** Opening DATA EXCERPTS block **

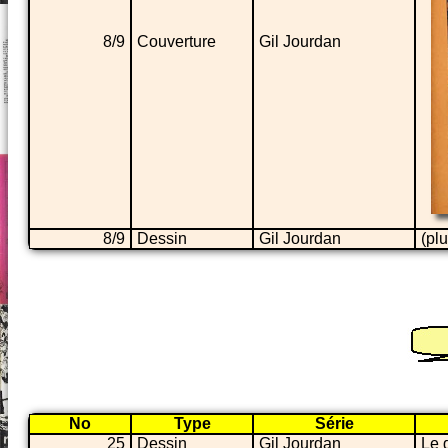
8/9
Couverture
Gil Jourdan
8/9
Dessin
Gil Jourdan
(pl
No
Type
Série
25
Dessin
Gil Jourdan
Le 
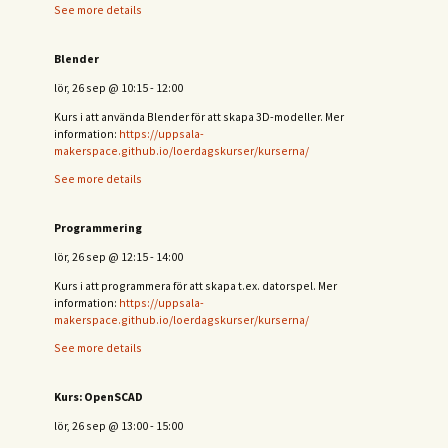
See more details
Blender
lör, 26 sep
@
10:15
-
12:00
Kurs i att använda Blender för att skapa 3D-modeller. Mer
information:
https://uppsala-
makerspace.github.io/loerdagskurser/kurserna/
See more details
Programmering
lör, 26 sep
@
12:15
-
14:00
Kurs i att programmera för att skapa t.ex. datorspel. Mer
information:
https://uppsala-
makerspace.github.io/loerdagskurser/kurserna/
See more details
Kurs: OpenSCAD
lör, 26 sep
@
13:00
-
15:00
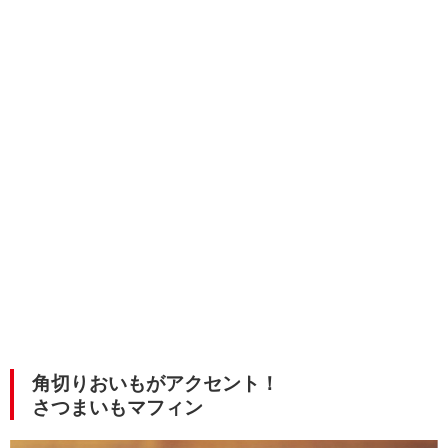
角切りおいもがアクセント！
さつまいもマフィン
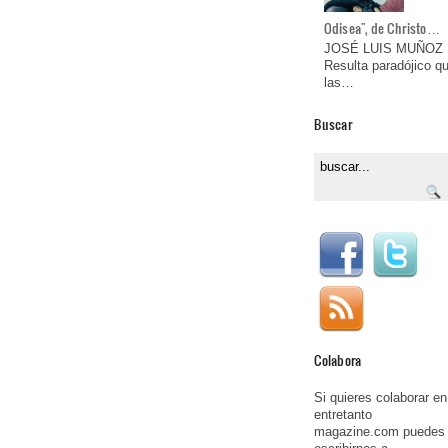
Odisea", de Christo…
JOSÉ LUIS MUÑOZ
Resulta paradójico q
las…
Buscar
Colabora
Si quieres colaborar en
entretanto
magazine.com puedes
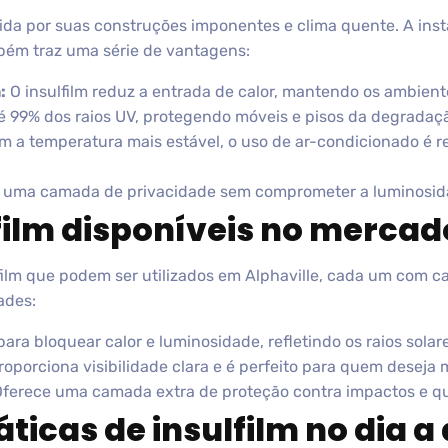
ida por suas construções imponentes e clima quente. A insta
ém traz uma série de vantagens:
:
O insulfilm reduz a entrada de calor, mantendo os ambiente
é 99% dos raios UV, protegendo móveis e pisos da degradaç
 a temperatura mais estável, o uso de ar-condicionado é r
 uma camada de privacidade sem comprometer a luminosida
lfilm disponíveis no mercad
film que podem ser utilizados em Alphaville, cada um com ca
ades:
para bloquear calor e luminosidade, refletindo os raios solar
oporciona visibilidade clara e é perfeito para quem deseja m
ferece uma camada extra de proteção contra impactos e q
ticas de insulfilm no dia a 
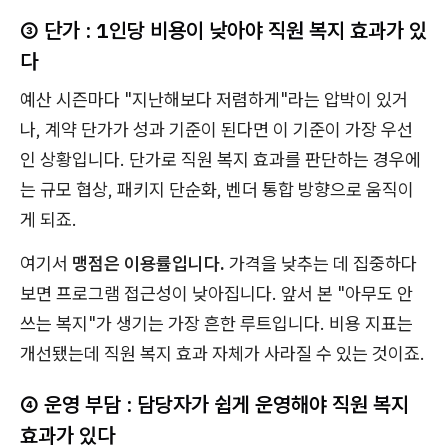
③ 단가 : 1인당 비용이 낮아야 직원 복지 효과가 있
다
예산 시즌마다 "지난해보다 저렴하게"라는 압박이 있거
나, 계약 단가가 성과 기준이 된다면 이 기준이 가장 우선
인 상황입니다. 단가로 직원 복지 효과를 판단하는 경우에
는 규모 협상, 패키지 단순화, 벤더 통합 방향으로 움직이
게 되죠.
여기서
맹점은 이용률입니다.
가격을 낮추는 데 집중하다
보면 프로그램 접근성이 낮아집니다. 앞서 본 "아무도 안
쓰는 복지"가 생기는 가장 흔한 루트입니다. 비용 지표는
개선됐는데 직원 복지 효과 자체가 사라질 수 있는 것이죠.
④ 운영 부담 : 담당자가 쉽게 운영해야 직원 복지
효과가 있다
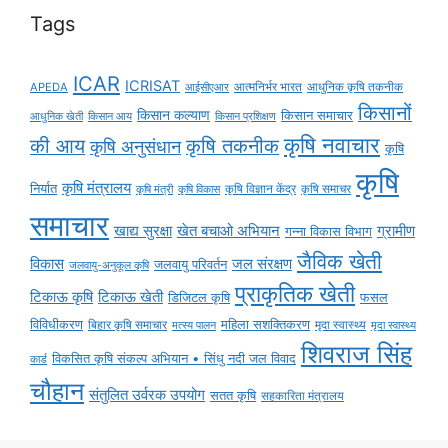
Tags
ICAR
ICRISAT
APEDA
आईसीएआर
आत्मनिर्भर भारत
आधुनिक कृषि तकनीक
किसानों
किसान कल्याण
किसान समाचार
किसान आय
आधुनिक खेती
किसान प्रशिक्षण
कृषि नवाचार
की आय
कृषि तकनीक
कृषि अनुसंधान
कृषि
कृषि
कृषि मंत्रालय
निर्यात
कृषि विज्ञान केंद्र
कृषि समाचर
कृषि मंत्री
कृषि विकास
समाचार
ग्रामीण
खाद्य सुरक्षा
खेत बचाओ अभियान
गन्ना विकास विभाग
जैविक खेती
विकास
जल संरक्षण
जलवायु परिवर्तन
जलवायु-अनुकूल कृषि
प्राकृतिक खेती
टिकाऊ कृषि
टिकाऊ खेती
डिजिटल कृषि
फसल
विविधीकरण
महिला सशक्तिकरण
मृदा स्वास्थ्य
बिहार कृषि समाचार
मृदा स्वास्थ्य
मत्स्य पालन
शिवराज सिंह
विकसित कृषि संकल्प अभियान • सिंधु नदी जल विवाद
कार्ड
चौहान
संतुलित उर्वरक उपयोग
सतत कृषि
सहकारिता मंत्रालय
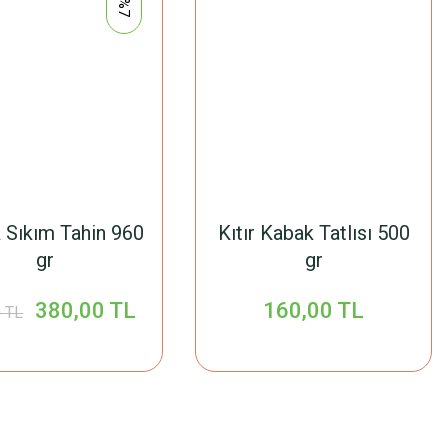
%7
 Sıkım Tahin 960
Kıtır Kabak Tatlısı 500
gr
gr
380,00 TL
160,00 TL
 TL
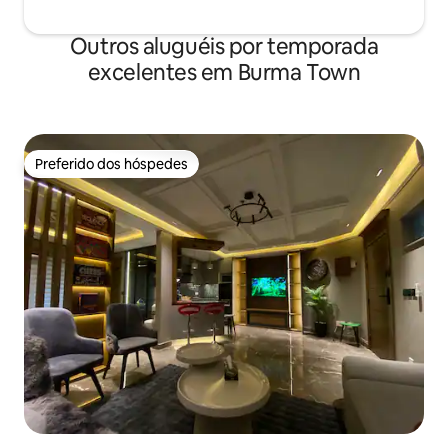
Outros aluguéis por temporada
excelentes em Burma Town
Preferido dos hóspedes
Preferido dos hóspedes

** Closing DATA EXCERPTS block **
** Opening DATA EXCERPTS block **

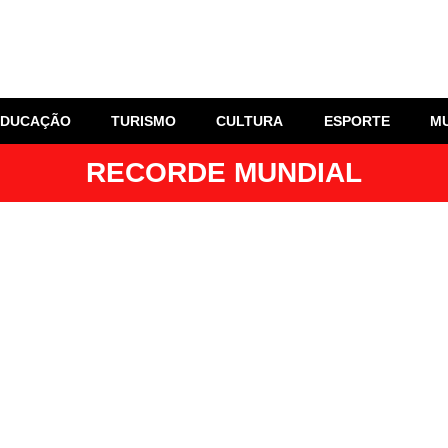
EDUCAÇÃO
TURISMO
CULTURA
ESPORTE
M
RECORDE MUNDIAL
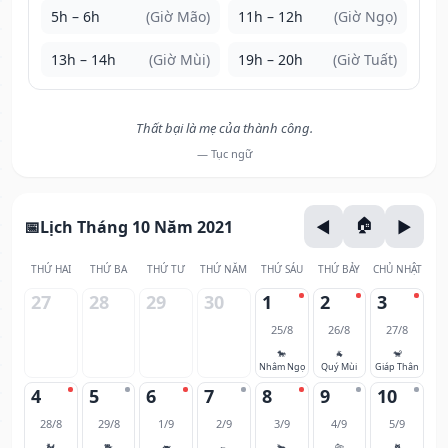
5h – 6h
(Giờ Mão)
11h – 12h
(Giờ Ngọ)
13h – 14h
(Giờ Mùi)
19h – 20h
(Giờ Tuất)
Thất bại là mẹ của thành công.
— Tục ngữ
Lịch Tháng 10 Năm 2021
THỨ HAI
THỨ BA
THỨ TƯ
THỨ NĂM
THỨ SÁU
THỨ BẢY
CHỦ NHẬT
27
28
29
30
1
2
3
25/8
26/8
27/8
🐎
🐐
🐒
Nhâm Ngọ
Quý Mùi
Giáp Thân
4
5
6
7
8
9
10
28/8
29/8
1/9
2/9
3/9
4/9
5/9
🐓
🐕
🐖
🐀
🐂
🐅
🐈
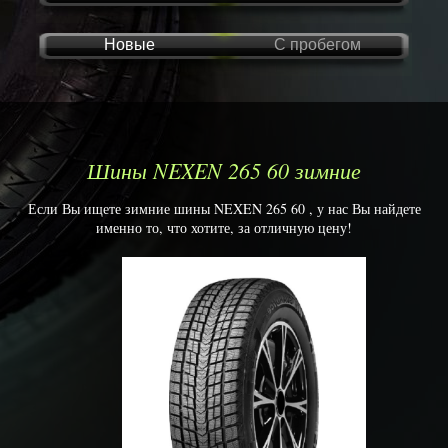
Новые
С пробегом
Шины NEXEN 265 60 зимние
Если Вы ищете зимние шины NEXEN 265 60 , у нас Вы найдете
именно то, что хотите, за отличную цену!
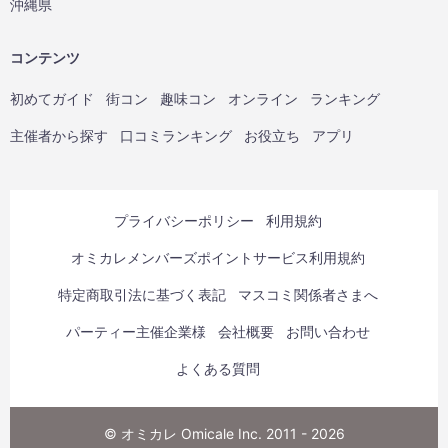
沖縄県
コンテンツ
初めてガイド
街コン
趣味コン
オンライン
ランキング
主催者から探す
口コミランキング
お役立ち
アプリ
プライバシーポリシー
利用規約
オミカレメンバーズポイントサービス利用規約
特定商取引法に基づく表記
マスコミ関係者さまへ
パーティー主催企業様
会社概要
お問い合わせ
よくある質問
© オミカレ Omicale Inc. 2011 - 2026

** Closing DATA EXCERPTS block **

** WHAT YOU HAVE TO DO **
Once you have read through the entries above, state how many lines hold the word "зимние", giving nothing but the number.

** EXERCISE ANSWER **
2